Time With Diabetes Distress and Glycemia-Specific Distress: New Patient-Reported Outcome Measures for the Psychosocial Burden of Diabetes Using Ecological Momentary Assessment in an Observational Study
To estimate time with diabetes distress using ecological momentary assessment (EMA) in people with type 1 diabetes and analyze its associations with glycemic management based on continuous glucose monitoring (CGM).
Research Design and Methods
We used EMA to assess diabetes distress in a sample of recently hospitalized adults with type 1 diabetes once a day for 17 consecutive days in an ambulatory setting (NCT03811132). Additionally, participants were asked daily about hypoglycemia distress (<70 mg/dl [3.9 mmol/l]), hyperglycemia distress (>180 mg/dl [10 mmol/l]), and variability distress (glucose fluctuations). Per person, the percentage of days with elevated distress was calculated (time with distress). Multilevel regression was used to analyze daily associations of distress ratings with CGM-derived parameters. EMA-derived associations between diabetes distress and glycemic management were compared to questionnaire-derived associations.

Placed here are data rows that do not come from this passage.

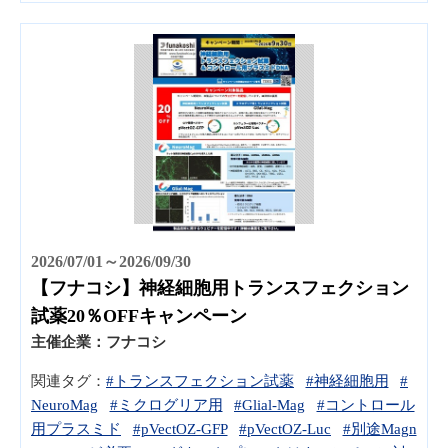
2026/07/01～2026/09/30
【フナコシ】神経細胞用トランスフェクション
試薬20％OFFキャンペーン
主催企業：
フナコシ
関連タグ：
#トランスフェクション試薬
#神経細胞用
#
NeuroMag
#ミクログリア用
#Glial-Mag
#コントロール
用プラスミド
#pVectOZ-GFP
#pVectOZ-Luc
#別途Magn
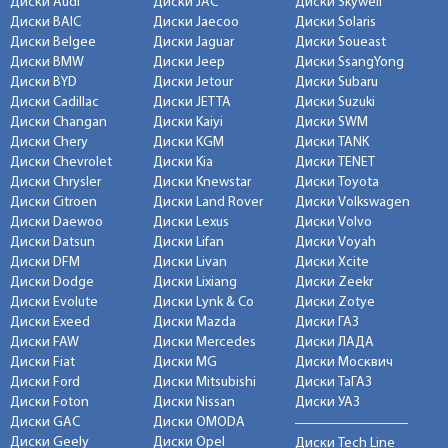
Диски Audi
Диски JAC
Диски Skywell
Диски BAIC
Диски Jaecoo
Диски Solaris
Диски Belgee
Диски Jaguar
Диски Soueast
Диски BMW
Диски Jeep
Диски SsangYong
Диски BYD
Диски Jetour
Диски Subaru
Диски Cadillac
Диски JETTA
Диски Suzuki
Диски Changan
Диски Kaiyi
Диски SWM
Диски Chery
Диски KGM
Диски TANK
Диски Chevrolet
Диски Kia
Диски TENET
Диски Chrysler
Диски Knewstar
Диски Toyota
Диски Citroen
Диски Land Rover
Диски Volkswagen
Диски Daewoo
Диски Lexus
Диски Volvo
Диски Datsun
Диски Lifan
Диски Voyah
Диски DFM
Диски Livan
Диски Xcite
Диски Dodge
Диски Lixiang
Диски Zeekr
Диски Evolute
Диски Lynk & Co
Диски Zotye
Диски Exeed
Диски Mazda
Диски ГАЗ
Диски FAW
Диски Mercedes
Диски ЛАДА
Диски Fiat
Диски MG
Диски Москвич
Диски Ford
Диски Mitsubishi
Диски ТаГАЗ
Диски Foton
Диски Nissan
Диски УАЗ
Диски GAC
Диски OMODA
Диски Geely
Диски Opel
Диски Tech Line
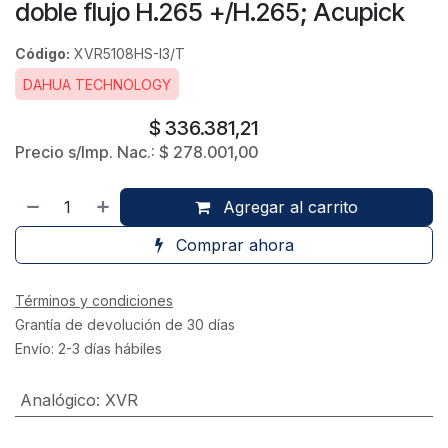
doble flujo H.265 +/H.265; Acupick
Código:
XVR5108HS-I3/T
DAHUA TECHNOLOGY
$
336.381,21
Precio s/Imp. Nac.:
$
278.001,00
Agregar al carrito
Comprar ahora
Términos y condiciones
Grantía de devolución de 30 días
Envío: 2-3 días hábiles
Analógico
:
XVR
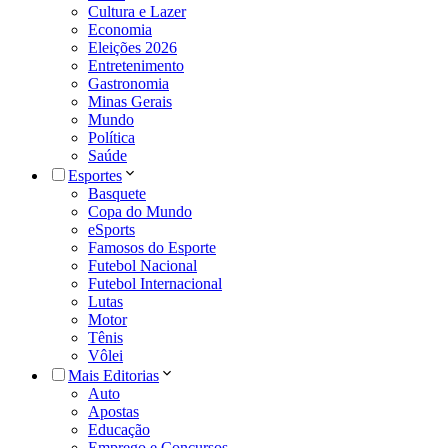
Cultura e Lazer
Economia
Eleições 2026
Entretenimento
Gastronomia
Minas Gerais
Mundo
Política
Saúde
Esportes
Basquete
Copa do Mundo
eSports
Famosos do Esporte
Futebol Nacional
Futebol Internacional
Lutas
Motor
Tênis
Vôlei
Mais Editorias
Auto
Apostas
Educação
Emprego e Concursos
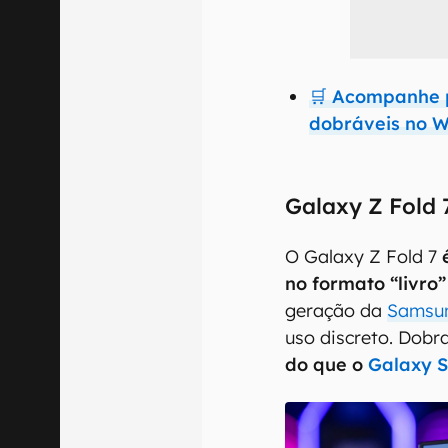
🛒 Acompanhe 
dobráveis no W
Galaxy Z Fold 
O Galaxy Z Fold 7
no formato “livro”
geração da
Samsu
uso discreto. Dobr
do que o
Galaxy S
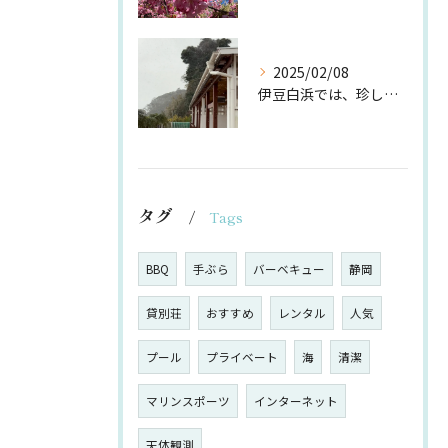
2025/02/08
伊豆白浜では、珍しい雪❄️
タグ
Tags
BBQ
手ぶら
バーベキュー
静岡
貸別荘
おすすめ
レンタル
人気
プール
プライベート
海
清潔
マリンスポーツ
インターネット
天体観測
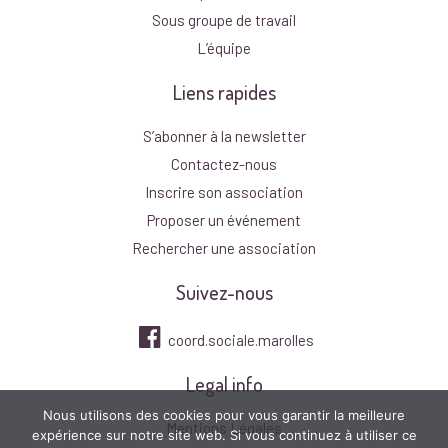
Sous groupe de travail
L’équipe
Liens rapides
S’abonner à la newsletter
Contactez-nous
Inscrire son association
Proposer un événement
Rechercher une association
Suivez-nous
coord.sociale.marolles
Legal info
Nous utilisons des cookies pour vous garantir la meilleure
Mentions Légales
expérience sur notre site web. Si vous continuez à utiliser ce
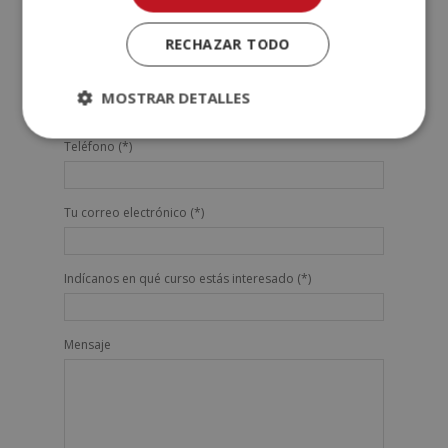
Nombre (*)
RECHAZAR TODO
Apellidos (*)
MOSTRAR DETALLES
Teléfono (*)
Tu correo electrónico (*)
Indícanos en qué curso estás interesado (*)
Mensaje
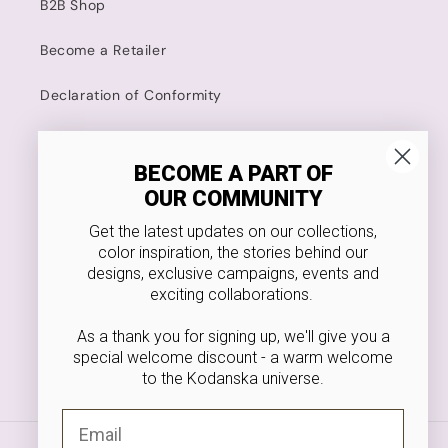
B2B Shop
Become a Retailer
Declaration of Conformity
Kodanska
BECOME A PART OF
OUR COMMUNITY
4.8 Stars on Trustpilot
Get the latest updates on our collections,
Food Approved
color inspiration, the stories behind our
designs, exclusive campaigns, events and
VAT NR. 36546166
exciting collaborations.
As a thank you for signing up, we'll give you a
special welcome discount - a warm welcome
to the Kodanska universe.
Facebook
Instagram
Pinterest
Email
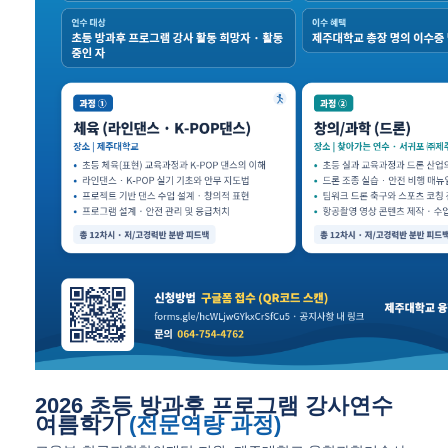
2026 초등 방과후 프로그램 강사연수
여름학기
(전문역량 과정)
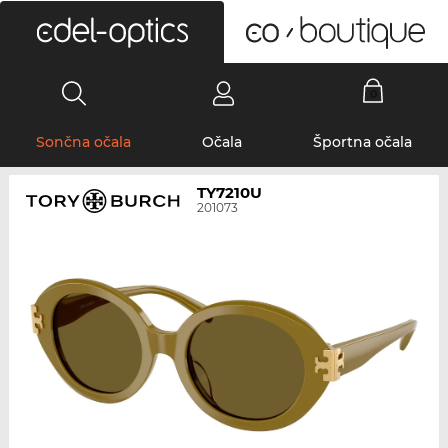
0
Sončna očala
Očala
Športna očala
TY7210U
201073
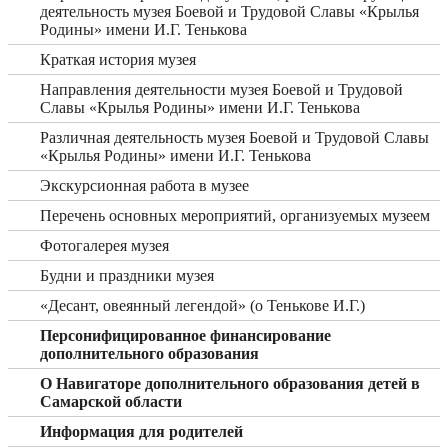
деятельность музея Боевой и Трудовой Славы «Крылья
Родины» имени И.Г. Тенькова
Краткая история музея
Направления деятельности музея Боевой и Трудовой
Славы «Крылья Родины» имени И.Г. Тенькова
Различная деятельность музея Боевой и Трудовой Славы
«Крылья Родины» имени И.Г. Тенькова
Экскурсионная работа в музее
Перечень основных мероприятий, организуемых музеем
Фотогалерея музея
Будни и праздники музея
«Десант, овеянный легендой» (о Тенькове И.Г.)
Персонифицированное финансирование
дополнительного образования
О Навигаторе дополнительного образования детей в
Самарской области
Информация для родителей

Data of 178 participants were analyzed. Participants spent 24.1±29.7% of days in diabetes distress, 54.6±26.0% in hyperglycemia distress, 45.2±27.5% in variability distress, and 23.0±19.3% in hypoglycemic distress. In multilevel analyses, higher daily ratings of diabetes distress were significantly associated with hyperglycemia (β=0.41). Results showed high between-person variability as explanation of variance of the models ranged between 22.2% and 98.8%. EMA-derived diabetes distress showed a significant association with mean glucose (r=0.25), while questionnaire-based diabetes distress did not (r=0.10). Prospectively, time with diabetes distress was associated with HbA1c at the 3-month follow-up (r=0.27), while questionnaire-based distress showed no association (r=0.11).
Time with distress assessed by EMA showed a comparative advantage over questionnaire-based assessment of diabetes distress regarding associations with glycemic management.